• Stored data entries
════════════════

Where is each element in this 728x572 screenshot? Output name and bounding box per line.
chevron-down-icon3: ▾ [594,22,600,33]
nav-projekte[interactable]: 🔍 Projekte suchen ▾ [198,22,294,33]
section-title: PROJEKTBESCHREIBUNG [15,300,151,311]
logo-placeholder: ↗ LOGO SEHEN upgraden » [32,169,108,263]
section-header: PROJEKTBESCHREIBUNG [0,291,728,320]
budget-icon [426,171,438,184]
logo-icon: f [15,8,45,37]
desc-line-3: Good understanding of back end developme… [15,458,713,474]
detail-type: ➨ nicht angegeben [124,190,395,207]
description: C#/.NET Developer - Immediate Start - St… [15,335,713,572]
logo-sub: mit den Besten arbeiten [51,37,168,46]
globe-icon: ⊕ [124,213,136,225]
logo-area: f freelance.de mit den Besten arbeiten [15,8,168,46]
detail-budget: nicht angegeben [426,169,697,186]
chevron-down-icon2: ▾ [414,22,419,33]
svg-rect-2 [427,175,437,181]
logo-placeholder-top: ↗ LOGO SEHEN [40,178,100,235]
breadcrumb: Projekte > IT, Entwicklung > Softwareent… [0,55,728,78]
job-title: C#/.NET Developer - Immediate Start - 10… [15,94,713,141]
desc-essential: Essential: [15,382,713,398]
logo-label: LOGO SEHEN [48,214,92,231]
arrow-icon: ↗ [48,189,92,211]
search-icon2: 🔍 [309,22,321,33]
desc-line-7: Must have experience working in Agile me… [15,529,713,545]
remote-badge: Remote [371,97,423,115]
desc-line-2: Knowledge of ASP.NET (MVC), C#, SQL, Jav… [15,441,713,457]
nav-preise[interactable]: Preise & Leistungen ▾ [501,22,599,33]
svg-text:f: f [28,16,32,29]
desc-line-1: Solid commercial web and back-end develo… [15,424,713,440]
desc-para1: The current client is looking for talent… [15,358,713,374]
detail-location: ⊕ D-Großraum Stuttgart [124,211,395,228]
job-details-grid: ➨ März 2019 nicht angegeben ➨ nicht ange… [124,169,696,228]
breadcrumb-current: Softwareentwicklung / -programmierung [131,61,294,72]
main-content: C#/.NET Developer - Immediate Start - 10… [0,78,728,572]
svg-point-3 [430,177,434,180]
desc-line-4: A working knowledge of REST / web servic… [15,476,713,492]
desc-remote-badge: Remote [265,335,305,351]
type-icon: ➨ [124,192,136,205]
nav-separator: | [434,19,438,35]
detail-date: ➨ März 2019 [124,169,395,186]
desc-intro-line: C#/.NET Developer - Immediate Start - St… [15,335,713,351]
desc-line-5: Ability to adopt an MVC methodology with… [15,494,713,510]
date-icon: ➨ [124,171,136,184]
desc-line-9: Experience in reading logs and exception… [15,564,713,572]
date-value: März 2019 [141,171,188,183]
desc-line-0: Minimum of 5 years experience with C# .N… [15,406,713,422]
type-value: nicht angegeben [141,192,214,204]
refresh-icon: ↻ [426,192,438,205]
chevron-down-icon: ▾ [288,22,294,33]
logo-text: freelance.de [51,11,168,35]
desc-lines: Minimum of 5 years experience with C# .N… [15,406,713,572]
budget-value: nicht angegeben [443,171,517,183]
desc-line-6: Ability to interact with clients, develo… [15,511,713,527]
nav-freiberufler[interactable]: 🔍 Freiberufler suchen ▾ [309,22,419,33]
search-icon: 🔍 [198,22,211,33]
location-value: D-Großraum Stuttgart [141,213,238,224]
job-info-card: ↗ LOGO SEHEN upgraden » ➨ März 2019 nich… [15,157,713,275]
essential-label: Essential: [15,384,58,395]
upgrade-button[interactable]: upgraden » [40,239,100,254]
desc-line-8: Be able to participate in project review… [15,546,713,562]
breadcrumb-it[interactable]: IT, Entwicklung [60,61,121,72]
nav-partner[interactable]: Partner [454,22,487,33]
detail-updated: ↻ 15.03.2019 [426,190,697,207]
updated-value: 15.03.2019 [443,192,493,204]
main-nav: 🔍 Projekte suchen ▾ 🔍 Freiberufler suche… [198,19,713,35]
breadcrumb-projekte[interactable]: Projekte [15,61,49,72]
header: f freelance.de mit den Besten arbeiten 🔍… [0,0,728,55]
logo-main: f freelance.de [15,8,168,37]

════════════════

Across the entries above, find the lines with the string "working" and copy them.

desc-line-7: Must have experience working in Agile me… [15,529,713,545]
desc-line-4: A working knowledge of REST / web servic… [15,476,713,492]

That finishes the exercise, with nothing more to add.